By Jian-Cheng Ku & Rhys Bane, DLA Piper Nederland N.V.
On July 12 the Netherlands government published a legislative proposal implementing the EU mandatory disclosure directive. This follows an internet consultation on a draft legislative proposal which ran from December 19, 2018 — February 1, 2019.
Netherlands mandatory disclosure
The legislative proposal is the Netherlands implementation of an EU directive that requires all EU member states to implement mandatory disclosure rules. Under these rules, intermediaries and, in some cases, taxpayers, must report cross-border arrangements that meet certain hallmarks to the tax authorities.
The definition of intermediaries is very broad. An intermediary is defined as any person that designs, markets, organizes, or makes available for implementation or manages the implementation of a reportable cross-border arrangement.
The legislation fully enters into force on July 1, 2020, but applies to any and all reportable cross-border arrangements implemented between June 25, 2018, and June 30, 2020. The deadline for reporting is August 31, 2020.
Reportable cross-border arrangements
Cross-border arrangements with certain “hallmarks” are reportable if the main benefit or one of the main benefits is the obtaining of a tax advantage.
These include arrangements where taxpayer must comply with confidentiality obligations on how the tax benefit is obtained; where intermediary’s fee is dependent on the tax advantage; where the arrangements is based on standardized documentation without a need to be substantially customized for implementation; where a participant of an arrangement acquires a loss-making company to use the tax losses; arrangements that have the effect of converting income into income taxed at a lower rate or that is exempt; and arrangements that include circular transactions of funds, where the entities are without commercial function.
Other cross-border arrangements are reportable in all instances.

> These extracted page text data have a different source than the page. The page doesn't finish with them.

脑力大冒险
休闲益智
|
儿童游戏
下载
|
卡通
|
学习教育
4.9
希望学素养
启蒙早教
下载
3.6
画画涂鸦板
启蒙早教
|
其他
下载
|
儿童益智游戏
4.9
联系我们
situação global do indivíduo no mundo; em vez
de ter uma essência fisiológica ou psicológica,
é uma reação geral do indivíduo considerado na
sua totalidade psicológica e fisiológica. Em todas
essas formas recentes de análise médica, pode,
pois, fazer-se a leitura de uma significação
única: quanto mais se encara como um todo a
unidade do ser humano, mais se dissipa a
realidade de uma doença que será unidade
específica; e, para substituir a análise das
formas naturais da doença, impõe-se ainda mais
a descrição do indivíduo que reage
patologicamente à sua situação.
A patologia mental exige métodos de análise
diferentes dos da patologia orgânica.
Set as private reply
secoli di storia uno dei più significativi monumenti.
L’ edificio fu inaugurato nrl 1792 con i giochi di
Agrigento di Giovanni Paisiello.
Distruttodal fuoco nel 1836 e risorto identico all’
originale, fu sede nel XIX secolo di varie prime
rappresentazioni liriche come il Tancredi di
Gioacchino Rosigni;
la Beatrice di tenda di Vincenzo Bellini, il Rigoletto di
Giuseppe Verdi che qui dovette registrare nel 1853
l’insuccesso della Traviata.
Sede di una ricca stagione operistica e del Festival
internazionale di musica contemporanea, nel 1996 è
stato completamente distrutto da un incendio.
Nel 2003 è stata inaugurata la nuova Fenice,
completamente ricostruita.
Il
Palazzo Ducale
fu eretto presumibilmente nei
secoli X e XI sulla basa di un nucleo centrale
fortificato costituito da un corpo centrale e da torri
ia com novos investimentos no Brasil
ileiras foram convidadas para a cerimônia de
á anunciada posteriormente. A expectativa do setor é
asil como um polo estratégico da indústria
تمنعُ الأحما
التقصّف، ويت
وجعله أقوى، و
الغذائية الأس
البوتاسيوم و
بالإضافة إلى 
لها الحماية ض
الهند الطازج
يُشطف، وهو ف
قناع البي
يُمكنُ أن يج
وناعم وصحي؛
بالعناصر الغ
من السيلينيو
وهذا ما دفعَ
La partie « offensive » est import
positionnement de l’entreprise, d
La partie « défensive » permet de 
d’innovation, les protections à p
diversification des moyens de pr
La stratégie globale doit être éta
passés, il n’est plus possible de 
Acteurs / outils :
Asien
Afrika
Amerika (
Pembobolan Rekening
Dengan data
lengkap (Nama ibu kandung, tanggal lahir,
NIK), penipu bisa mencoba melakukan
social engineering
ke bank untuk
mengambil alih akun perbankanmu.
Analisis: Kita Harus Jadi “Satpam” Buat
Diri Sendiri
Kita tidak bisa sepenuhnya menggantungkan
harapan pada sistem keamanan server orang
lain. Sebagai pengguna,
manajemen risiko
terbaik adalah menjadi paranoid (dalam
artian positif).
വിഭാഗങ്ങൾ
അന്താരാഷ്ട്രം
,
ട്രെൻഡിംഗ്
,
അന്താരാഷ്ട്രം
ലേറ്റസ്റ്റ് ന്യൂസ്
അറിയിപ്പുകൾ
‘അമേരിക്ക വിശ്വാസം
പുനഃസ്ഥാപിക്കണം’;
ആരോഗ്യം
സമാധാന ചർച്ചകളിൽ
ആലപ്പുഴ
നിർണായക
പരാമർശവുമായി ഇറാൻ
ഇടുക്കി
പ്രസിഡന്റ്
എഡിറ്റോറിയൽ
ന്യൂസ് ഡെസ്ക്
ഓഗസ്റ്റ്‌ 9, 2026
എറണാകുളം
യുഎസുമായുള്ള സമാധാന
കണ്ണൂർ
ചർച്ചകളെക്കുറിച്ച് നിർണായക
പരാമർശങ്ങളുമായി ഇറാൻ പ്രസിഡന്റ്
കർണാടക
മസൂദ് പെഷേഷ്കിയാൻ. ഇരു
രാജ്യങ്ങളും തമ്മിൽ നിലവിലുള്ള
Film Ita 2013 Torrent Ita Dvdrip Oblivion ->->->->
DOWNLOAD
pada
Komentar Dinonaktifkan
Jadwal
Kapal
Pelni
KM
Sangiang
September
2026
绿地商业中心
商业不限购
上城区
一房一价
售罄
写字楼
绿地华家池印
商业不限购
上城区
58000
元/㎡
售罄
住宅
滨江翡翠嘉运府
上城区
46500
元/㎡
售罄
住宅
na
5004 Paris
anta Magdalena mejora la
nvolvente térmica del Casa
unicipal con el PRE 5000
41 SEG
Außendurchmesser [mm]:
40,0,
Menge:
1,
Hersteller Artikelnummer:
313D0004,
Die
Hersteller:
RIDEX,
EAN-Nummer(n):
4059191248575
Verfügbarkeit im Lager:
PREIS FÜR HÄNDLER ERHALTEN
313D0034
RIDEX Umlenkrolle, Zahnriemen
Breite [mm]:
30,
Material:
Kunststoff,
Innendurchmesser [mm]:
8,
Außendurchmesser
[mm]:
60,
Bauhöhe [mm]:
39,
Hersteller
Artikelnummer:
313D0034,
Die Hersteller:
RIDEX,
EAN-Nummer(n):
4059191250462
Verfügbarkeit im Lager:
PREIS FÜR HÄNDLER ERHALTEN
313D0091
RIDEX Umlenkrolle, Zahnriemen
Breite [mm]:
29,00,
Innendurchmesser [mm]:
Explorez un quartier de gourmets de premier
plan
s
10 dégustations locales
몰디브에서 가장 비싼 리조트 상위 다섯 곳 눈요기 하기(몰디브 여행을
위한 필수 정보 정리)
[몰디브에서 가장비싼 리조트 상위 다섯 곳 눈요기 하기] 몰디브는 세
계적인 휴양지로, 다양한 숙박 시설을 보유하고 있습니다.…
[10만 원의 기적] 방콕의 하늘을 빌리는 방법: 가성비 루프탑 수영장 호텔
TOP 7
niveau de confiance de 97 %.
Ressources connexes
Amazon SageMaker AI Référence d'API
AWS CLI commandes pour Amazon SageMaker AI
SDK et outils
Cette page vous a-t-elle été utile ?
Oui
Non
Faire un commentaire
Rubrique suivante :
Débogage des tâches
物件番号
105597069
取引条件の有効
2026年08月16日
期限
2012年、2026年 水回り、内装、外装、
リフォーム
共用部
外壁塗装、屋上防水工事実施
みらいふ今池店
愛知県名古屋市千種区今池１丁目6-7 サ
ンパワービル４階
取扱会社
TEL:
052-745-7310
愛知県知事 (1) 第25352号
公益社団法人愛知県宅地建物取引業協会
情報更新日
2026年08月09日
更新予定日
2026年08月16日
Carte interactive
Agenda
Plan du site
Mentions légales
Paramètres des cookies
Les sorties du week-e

These include arrangements that involve deductible cross-border payments between associated enterprises where certain specific conditions are met; where deductions for the same depreciation on the asset is claimed in more than one jurisdiction; where relief from double taxation is claimed for the same item of income in more than one jurisdiction; arrangements that include transfers of assets where there is a material difference in the amount being treated as payable in consideration for the assets in those jurisdictions involved; arrangements where the reporting obligation under certain laws is frustrated; arrangements where the ultimate beneficial owners are unidentifiable; arrangements that use unilateral transfer pricing safe harbors; arrangements involving transfer of hard-to-value intangibles; and arrangements involving intragroup cross-border transfer of functions, risks, or assets, if the projected EBIT will shrink by at least 50% within 3 years.
The information obtained by the Dutch tax authorities is automatically exchanged with other EU member states.
Due to the wide scope of the definition of ‘intermediary’, the large number of ‘hallmarks’ and the difficulty of applying the ‘main benefit test’ for hallmarks, there is still a lot of uncertainty on what and when cross-border arrangements must be reported by intermediaries who do not directly advise clients on their structures, such as banks and trust offices.
The expectation is that more guidance will be provided in the course of the parliamentary proceedings.